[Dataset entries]
━━━━━━━━━━━━━━━━━━━━━━━━━━━━━━

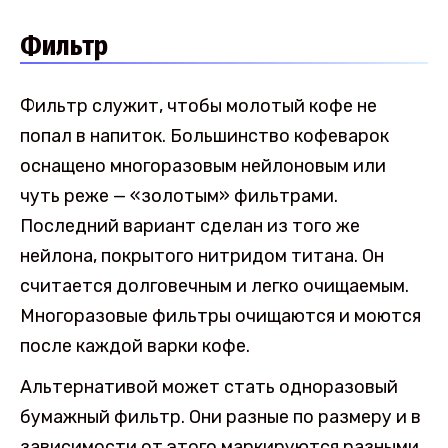
Фильтр
Фильтр служит, чтобы молотый кофе не
попал в напиток. Большинство кофеварок
оснащено многоразовым нейлоновым или
чуть реже — «золотым» фильтрами.
Последний вариант сделан из того же
нейлона, покрытого нитридом титана. Он
считается долговечным и легко очищаемым.
Многоразовые фильтры очищаются и моются
после каждой варки кофе.
Альтернативой может стать одноразовый
бумажный фильтр. Они разные по размеру и в
зависимости от этого маркируются разными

━━━━━━━━━━━━━━━━━━━━━━━━━━━━━━

EXERCISE:
When you set down the records above, copy every line exactly and exclude the pictures.

OUTPUT BELOW:
Фильтр
Фильтр служит, чтобы молотый кофе не
попал в напиток. Большинство кофеварок
оснащено многоразовым нейлоновым или
чуть реже — «золотым» фильтрами.
Последний вариант сделан из того же
нейлона, покрытого нитридом титана. Он
считается долговечным и легко очищаемым.
Многоразовые фильтры очищаются и моются
после каждой варки кофе.
Альтернативой может стать одноразовый
бумажный фильтр. Они разные по размеру и в
зависимости от этого маркируются разными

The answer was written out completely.